[Dataset items]
-=-=-

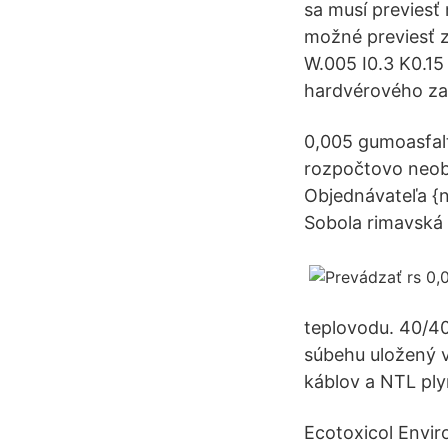
sa musí previesť
možné previesť z
W.005 I0.3 K0.15
hardvérového zar
0,005 gumoasfalt
rozpočtovo neo
Objednávateľa {
Sobola rimavská
teplovodu. 40/40
súbehu uložený v 
káblov a NTL pl
Ecotoxicol Envir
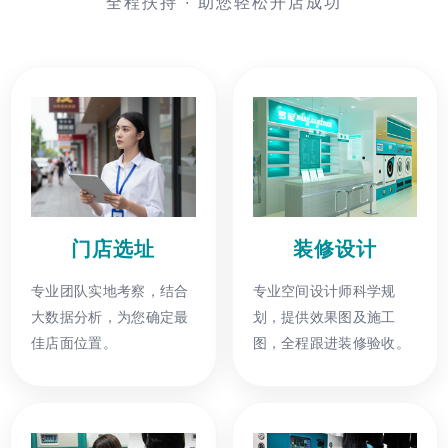
全程扶持 · 助您轻松开店成功
门店选址
装修设计
专业团队实地考察，结合
专业空间设计师科学规
大数据分析，为您确定最
划，提供效果图及施工
佳店面位置。
图，全程跟进装修验收。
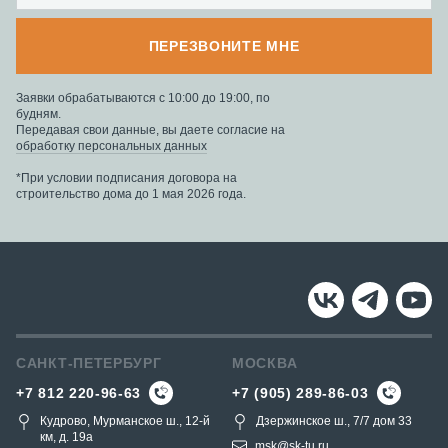
ПЕРЕЗВОНИТЕ МНЕ
Заявки обрабатываются с 10:00 до 19:00, по
будням.
Передавая свои данные, вы даете согласие на
обработку персональных данных
*При условии подписания договора на
строительство дома до 1 мая 2026 года.
САНКТ-ПЕТЕРБУРГ
МОСКВА
+7 812 220-96-63
+7 (905) 289-86-03
Кудрово, Мурманское ш., 12-й
Дзержинское ш., 7/7 дом 33
км, д. 19a
msk@sk-tu.ru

-=-=-

EXERCISE PROMPT: Output the lines from the one with "подписания договора на" to the final line of the entries above, exactly as they stand, please, and nothing else.

OUTPUT BELOW:
*При условии подписания договора на
строительство дома до 1 мая 2026 года.
САНКТ-ПЕТЕРБУРГ
МОСКВА
+7 812 220-96-63
+7 (905) 289-86-03
Кудрово, Мурманское ш., 12-й
Дзержинское ш., 7/7 дом 33
км, д. 19a
msk@sk-tu.ru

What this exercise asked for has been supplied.